Full disclosure mode : Admittedly, I would have thrived in a system like that. I was ridiculously bright and learned extremely fast. If I could have done the learning and testing on my own, I would have zoomed through my education at light speed, instead of spending 90 percent of class time bored out of my mind and wishing I was anywhere else.

Heck, I would have found work that actually challenged me. Imagine that.

But I also think all the other kids would have benefited from that kind of education as well. The slow kids would have gotten tons more teacher time to help them get through the rough parts. The bright kids like me would have been happy to zoom along on our own most of the time. And the average kids would greatly benefit from a system that lets them learn at their own speed and in their own way.

The great thing about a system like that is that it rewards curiosity and initiative, and thus harnesses children’s inherent curiosity and enthusiasm instead of punishing it like out current system does.

It’s a little like food. The child can always have more when they want more, and stop when they are full and need to digest what they have just eaten.

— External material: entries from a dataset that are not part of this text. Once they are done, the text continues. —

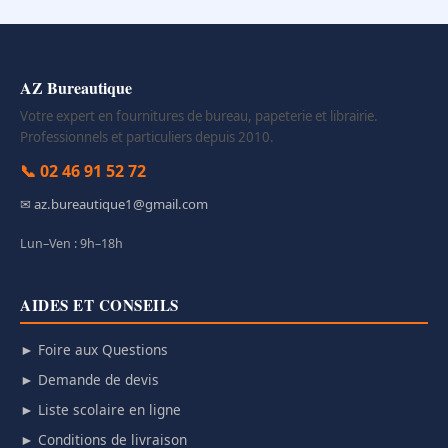
AZ Bureautique
Votre expert en fournitures de bureau, papeterie et librairie.
Professionnels et particuliers depuis 2010.
📞 02 46 91 52 72
✉ az.bureautique1@gmail.com
Lun–Ven : 9h–18h
AIDES ET CONSEILS
► Foire aux Questions
► Demande de devis
► Liste scolaire en ligne
► Conditions de livraison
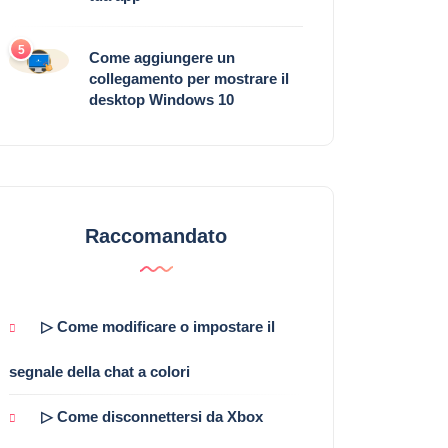
5
Come aggiungere un
collegamento per mostrare il
desktop Windows 10
Raccomandato
▷ Come modificare o impostare il
segnale della chat a colori
▷ Come disconnettersi da Xbox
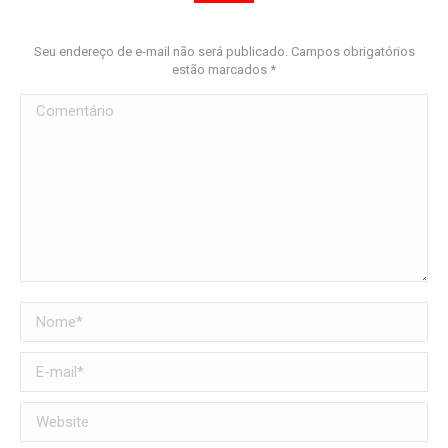
Seu endereço de e-mail não será publicado. Campos obrigatórios
estão marcados
*
Comentário
Nome *
E-mail *
Website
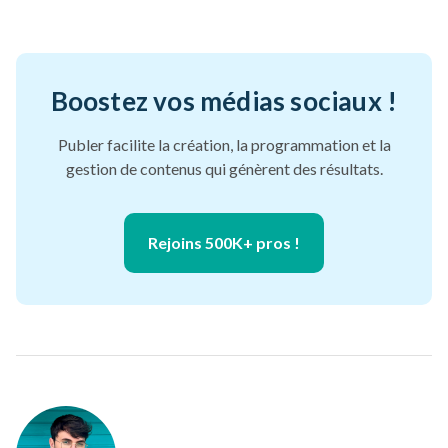
Boostez vos médias sociaux !
Publer facilite la création, la programmation et la
gestion de contenus qui génèrent des résultats.
Rejoins 500K+ pros !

And if they get indigestion from something, they can always go to the teach for…. um, nevermind. That metaphor is best ended right there.

I hope that these experimental programs scattered hither and yon that use the Khan “flipped classroom” approach will inspire an entire educational reform movement that sweeps the world and finally puts an end to this terrible, outdated, inefficient, inhuman, inhumane, and above all wrong system we have all over the world now.

Don’t get me wrong. Even out current broken-down system of education is far better than no education at all. And I am most vehemently not saying that we should replace all teachers with computer monitors.

But the history of human technological progress has been a story of people coming up with ways to automate the part of the task that is most menial and repetitive and that takes the least amount of intelligence, and thus freeing up human potential to focus on the higher order parts of the task,.

There is no reason why we cannot do this for education with the technology of today.